A 'pachanga' with a purpose

Party shows vigor of Hispanic community

May 19, 2008|By Rona Kobell | Rona Kobell,Sun reporter

When Enrique Carrillo and his wife moved to the area two years ago from Detroit, they had one non-negotiable requirement: Their new house had to have a backyard large enough to host the couple's Pachanga Cubana.

And so yesterday, for the second year in a row, a bit of Cuba found its place deep in the Ellicott City woods. Politicians mixed with bankers and business executives to drink mojitos and discuss how they could be of better service to the region's growing Hispanic community.

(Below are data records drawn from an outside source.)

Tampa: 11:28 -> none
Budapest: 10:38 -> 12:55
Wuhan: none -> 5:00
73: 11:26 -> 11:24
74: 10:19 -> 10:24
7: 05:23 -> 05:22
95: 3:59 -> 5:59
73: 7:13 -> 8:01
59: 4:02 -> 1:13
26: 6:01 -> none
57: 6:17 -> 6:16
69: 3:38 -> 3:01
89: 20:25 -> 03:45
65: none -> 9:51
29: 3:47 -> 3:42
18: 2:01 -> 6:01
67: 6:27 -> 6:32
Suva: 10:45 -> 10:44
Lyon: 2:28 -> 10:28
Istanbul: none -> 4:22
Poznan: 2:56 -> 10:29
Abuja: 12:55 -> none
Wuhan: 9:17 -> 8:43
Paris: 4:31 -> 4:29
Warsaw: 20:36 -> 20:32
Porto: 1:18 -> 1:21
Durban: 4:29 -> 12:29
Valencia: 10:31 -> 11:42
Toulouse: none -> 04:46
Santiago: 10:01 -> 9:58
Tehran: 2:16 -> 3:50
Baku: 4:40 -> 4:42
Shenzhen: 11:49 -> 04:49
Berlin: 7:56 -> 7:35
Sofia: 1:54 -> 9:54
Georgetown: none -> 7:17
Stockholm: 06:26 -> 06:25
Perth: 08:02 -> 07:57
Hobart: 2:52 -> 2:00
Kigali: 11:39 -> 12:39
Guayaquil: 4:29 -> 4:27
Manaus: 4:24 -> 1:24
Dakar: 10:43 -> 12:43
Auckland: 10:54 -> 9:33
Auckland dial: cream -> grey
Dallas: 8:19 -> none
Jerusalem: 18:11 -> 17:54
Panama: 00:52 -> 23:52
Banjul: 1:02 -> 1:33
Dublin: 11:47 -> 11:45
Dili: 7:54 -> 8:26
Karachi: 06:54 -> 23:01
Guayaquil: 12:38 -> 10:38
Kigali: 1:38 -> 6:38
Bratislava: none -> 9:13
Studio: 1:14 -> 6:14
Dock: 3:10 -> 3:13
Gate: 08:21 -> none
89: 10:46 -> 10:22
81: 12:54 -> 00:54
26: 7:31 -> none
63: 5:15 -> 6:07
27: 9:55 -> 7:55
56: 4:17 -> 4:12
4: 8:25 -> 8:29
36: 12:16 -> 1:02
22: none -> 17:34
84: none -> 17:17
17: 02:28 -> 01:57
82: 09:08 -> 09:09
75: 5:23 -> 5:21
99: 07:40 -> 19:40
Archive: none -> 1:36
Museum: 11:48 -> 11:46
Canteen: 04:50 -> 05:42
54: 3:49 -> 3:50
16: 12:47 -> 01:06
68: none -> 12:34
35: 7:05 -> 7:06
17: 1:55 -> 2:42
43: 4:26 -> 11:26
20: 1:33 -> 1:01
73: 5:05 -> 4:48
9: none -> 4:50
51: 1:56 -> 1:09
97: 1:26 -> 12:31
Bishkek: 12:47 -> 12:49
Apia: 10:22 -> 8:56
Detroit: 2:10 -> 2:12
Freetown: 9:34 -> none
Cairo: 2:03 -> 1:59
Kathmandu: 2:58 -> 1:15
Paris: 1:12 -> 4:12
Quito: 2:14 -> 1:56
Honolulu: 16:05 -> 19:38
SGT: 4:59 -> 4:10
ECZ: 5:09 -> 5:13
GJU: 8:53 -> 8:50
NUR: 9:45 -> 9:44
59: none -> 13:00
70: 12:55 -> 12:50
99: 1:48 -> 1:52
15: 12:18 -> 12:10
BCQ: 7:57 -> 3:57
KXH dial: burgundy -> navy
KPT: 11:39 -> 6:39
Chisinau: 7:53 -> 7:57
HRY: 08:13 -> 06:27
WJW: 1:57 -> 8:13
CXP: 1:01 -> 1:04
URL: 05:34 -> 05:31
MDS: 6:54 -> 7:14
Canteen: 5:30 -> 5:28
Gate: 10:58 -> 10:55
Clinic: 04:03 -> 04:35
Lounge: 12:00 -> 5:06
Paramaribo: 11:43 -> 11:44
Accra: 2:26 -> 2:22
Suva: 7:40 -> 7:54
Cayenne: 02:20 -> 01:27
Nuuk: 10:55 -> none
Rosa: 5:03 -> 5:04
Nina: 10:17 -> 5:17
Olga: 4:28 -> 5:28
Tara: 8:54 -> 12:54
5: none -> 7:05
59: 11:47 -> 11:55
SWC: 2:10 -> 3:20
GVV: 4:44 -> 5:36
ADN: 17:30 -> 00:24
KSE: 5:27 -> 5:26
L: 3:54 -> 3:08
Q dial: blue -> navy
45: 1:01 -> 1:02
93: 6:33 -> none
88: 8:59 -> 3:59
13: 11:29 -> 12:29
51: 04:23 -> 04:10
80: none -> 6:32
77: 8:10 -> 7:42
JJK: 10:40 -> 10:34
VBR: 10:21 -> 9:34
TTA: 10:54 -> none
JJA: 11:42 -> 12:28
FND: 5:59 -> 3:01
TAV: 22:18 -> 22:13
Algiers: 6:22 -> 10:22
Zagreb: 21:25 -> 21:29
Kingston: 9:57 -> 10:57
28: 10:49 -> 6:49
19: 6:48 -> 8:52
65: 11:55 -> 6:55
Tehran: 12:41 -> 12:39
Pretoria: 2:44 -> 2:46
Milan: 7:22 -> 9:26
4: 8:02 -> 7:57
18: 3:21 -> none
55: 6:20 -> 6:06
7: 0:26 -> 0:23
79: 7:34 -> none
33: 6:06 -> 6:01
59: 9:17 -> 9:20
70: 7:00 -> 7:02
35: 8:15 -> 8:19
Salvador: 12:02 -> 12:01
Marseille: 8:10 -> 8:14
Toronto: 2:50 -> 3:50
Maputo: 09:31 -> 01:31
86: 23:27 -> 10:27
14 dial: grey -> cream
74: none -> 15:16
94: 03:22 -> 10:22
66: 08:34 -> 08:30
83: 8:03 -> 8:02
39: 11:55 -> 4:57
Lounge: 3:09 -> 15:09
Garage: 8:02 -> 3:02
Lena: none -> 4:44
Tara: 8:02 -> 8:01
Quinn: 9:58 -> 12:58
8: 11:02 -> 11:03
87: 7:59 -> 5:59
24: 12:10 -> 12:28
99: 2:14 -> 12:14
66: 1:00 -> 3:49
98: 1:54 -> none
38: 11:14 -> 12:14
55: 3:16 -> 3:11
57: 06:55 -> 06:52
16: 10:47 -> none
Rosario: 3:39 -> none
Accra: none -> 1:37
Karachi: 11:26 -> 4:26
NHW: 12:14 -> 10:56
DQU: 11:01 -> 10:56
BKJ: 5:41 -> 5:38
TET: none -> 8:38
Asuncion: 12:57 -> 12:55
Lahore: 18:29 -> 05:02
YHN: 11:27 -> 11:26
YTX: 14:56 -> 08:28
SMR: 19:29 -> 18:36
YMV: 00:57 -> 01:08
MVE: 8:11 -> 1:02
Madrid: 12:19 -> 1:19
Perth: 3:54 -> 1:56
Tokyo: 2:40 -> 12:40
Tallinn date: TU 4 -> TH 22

The word pachanga means "party" in Spanish, and the atmosphere was certainly festive, with guests gathered under tents on the Carrillos' verdant lawn and the smell of mint from the mojitos pervading the air. But for the Carrillos, there was another reason to invite people over on a Sunday afternoon for Cuban sandwiches and croquettes: the opportunity to make inroads in a community that is becoming economically powerful in the region. It was hard not to notice the event's sponsor, Chevy Chase Bank, where Carrillo works as the director of Hispanic banking.

"These events are a great opportunity to reach out to the Hispanic community," said Marta Brito Perez, who used to be the director of human relations for Montgomery County but now works for a Delaware-based drug company. "There is great economic potential, so understanding how to reach the community is a must."

Perez was using her time at the party to connect with some old and still-influential friends: former Montgomery County Executive Douglas M. Duncan, who says he's been "a Prince George's guy" ever since taking a job at the University of Maryland, College Park a year ago, and Del. Victor R. Ramirez, a Prince George's County Democrat.

Perez left Cuba when she was 14 and said she was too young to participate there in political pachangas - gatherings where candidates could make their case among friends, barbeque and salsa music. But she was happy to attend yesterday's party, if only to catch up on political gossip.

In the basement, the consul general of Bolivia, Oswaldo Cuevas Gaete, asked Terry Cole, Chevy Chase Bank's marketing director, if the bank could make it easier for natives of his country to bank there. Some suggestions included letting Bolivians use their home country's identification cards to access accounts, and making it easier to send money back to Bolivia for tuition payments and other transactions.

For the Bolivian community, which is largely based in Northern Virginia, Chevy Chase is not the primary bank, Cuevas Gaete said. But he appreciates the inroads the bank has tried to make in the community, particularly since Carrillo was hired.

Those include 26 branches where staff speaks Spanish, and Spanish literature on opening accounts is available, too.

"Enrique really is incredible at reaching out to people in the community," Cole said. "In a very short time, he's made some connections in Greater Washington."

Carrillo has an impressive group of personal friends. Among them are the head of the Greater Washington Board of Trade and the special agent in charge of the FBI in Washington. They were among the 150 or so people who dropped in to the event yesterday for traditional Cuban food, including fried plantain, slow-roasted pork, beans and rice, and shredded beef with green and red peppers.

Carrillo, who describes himself as "made in America with Cuban parts," said he works on the guest list long before the event, focusing on bringing together a mix of people and cultures. He was born in the United States to Cuban parents; his wife, Maria, grew up in Cuba.

A networking event like this one would typically be held in a conference room or hotel, but Carrillo wouldn't hear of that for his pachanga. It belongs here, with bartenders mixing mojitos poolside and everyone relaxing.

"I'm a Cuban-American, so it's important for me to invite people to my home," Carrillo said. "You want people to be comfortable. And what better setting than this?"